Treatments for cervical dysplasia include two of the procedures also used for diagnosis: cone biopsy or LEEP. 

Other treatments include:

  • Cryosurgery (freezing)
  • Electrocauterization
  • Laser surgery
  • Traditional surgery

Because all forms of treatment are associated with risks such as heavy bleeding and possible complications affecting pregnancy, it's important for patients to discuss these risks with their doctor prior to treatment. After treatment, all patients require follow-up testing, which may involve repeat Pap tests in six and 12 months or an HPV DNA test. After follow-up, regular Pap tests are necessary.

 

Prevention of Cervical Dysplasia

Women can lower their risk of cervical dysplasia by avoiding the high-risk sexual behaviors associated with HPV infection, such as early sexual initiation and having multiple sexual partners. Sexually active women whose male partners correctly use condoms during every sexual encounter may have up to a 70% reduced risk of HPV infection.

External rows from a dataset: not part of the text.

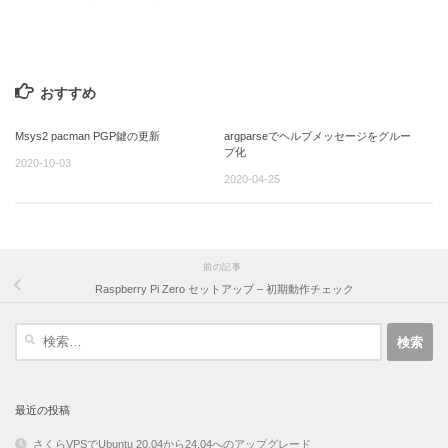
おすすめ
Msys2 pacman PGP鍵の更新
argparseでヘルプメッセージをグルー
プ化
2020-10-03
2020-04-25
前の記事
Raspberry Pi Zero セットアップ – 初期動作チェック
検
索:
最近の投稿
さくらVPSでUbuntu 20.04から24.04へのアップグレード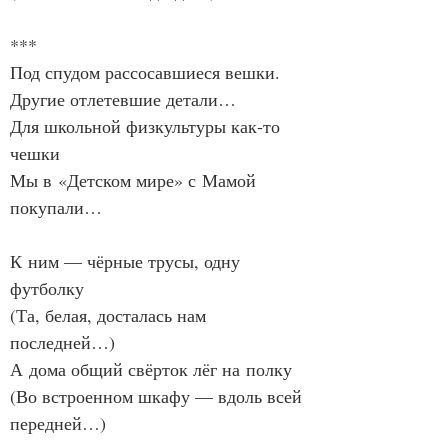
***
Под спудом рассосавшиеся вешки.
Другие отлетевшие детали…
Для школьной физкультуры как‑то 
чешки
Мы в «Детском мире» с Мамой 
покупали…
К ним — чёрные трусы, одну 
футболку
(Та, белая, досталась нам 
последней…)
А дома общий свёрток лёг на полку
(Во встроенном шкафу — вдоль всей 
передней…)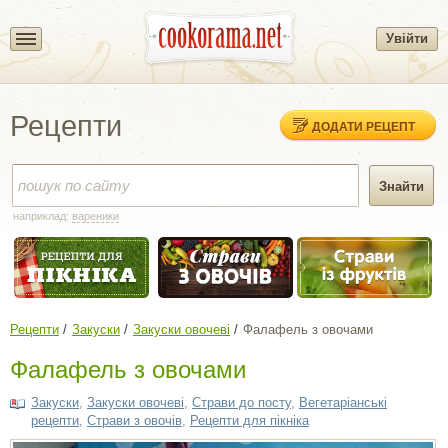
Увійти
Рецепти
ДОДАТИ РЕЦЕПТ
наприклад:
вареники
Рецепти
Закуски
Закуски овочеві
Фалафель з овочами
Фалафель з овочами
Закуски
,
Закуски овочеві
,
Страви до посту
,
Вегетаріанські
рецепти
,
Страви з овочів
,
Рецепти для пікніка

Other preventive measures include avoiding smoking and following the American Cancer Society guidelines for the early detection of cervical cancer, which recommend that every woman should begin cervical cancer screening at age 21. 

Two vaccines -- Gardasil and Cervarix -- have been approved by the FDA to help prevent infection with some types of HPV, including the types that cause most cases of cervical cancer.

According to guidelines endorsed by the CDC and the American College of Obstetricians and Gynecologists, girls should be vaccinated between ages 11 and 12 before they become sexually active; girls and young women between ages 13 and 26 who have not yet received the vaccine should also be vaccinated. Gardasil vaccine is also recommended for males.